FasterCache: Training-Free Video Diffusion Model Acceleration with High Quality
Zhengyao Lv, Chenyang Si, Junhao Song, Zhenyu Yang, Yu Qiao, Ziwei Liu, Kwan-Yee K. Wong
2024-10-28

Summary
This paper introduces FasterCache, a new method to speed up video generation from diffusion models without needing additional training, while maintaining high video quality.
What's the problem?
Video diffusion models can create high-quality videos, but generating them can be slow and computationally expensive. Traditional methods that reuse features from previous steps often lead to lower video quality because they miss important details. There is a need for a more efficient way to generate videos that preserves quality while speeding up the process.
What's the solution?
The authors propose FasterCache, which improves the process of generating videos by using a smart feature reuse strategy. Instead of directly reusing features from adjacent steps (which can degrade quality), FasterCache uses a method called classifier-free guidance (CFG) to optimize how features are reused. This approach maintains the distinctiveness of features and keeps the flow of time in the video consistent.

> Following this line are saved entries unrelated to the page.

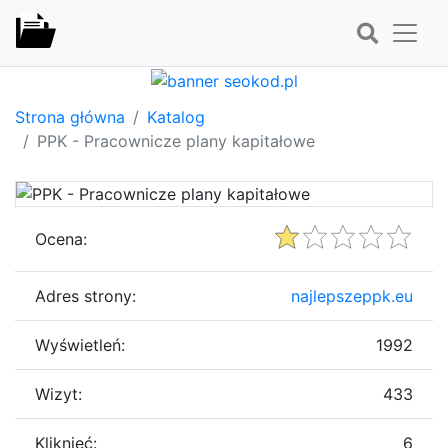
Strona główna
Katalog
PPK - Pracownicze plany kapitałowe
Ocena:
Adres strony:
najlepszeppk.eu
Wyświetleń:
1992
Wizyt:
433
Kliknięć:
6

The results show that FasterCache can generate videos 1.67 times faster than existing methods while keeping the quality comparable to traditional approaches.
Why it matters?
This research is significant because it demonstrates how to make video generation faster and more efficient without sacrificing quality. By improving the speed of video generation, FasterCache could benefit various applications in entertainment, education, and content creation, making it easier to produce high-quality videos quickly.
Abstract
In this paper, we present \textit{FasterCache}, a novel training-free strategy designed to accelerate the inference of video diffusion models with high-quality generation. By analyzing existing cache-based methods, we observe that directly reusing adjacent-step features degrades video quality due to the loss of subtle variations. We further perform a pioneering investigation of the acceleration potential of classifier-free guidance (CFG) and reveal significant redundancy between conditional and unconditional features within the same timestep. Capitalizing on these observations, we introduce FasterCache to substantially accelerate diffusion-based video generation. Our key contributions include a dynamic feature reuse strategy that preserves both feature distinction and temporal continuity, and CFG-Cache which optimizes the reuse of conditional and unconditional outputs to further enhance inference speed without compromising video quality. We empirically evaluate FasterCache on recent video diffusion models. Experimental results show that FasterCache can significantly accelerate video generation (\eg 1.67times speedup on Vchitect-2.0) while keeping video quality comparable to the baseline, and consistently outperform existing methods in both inference speed and video quality.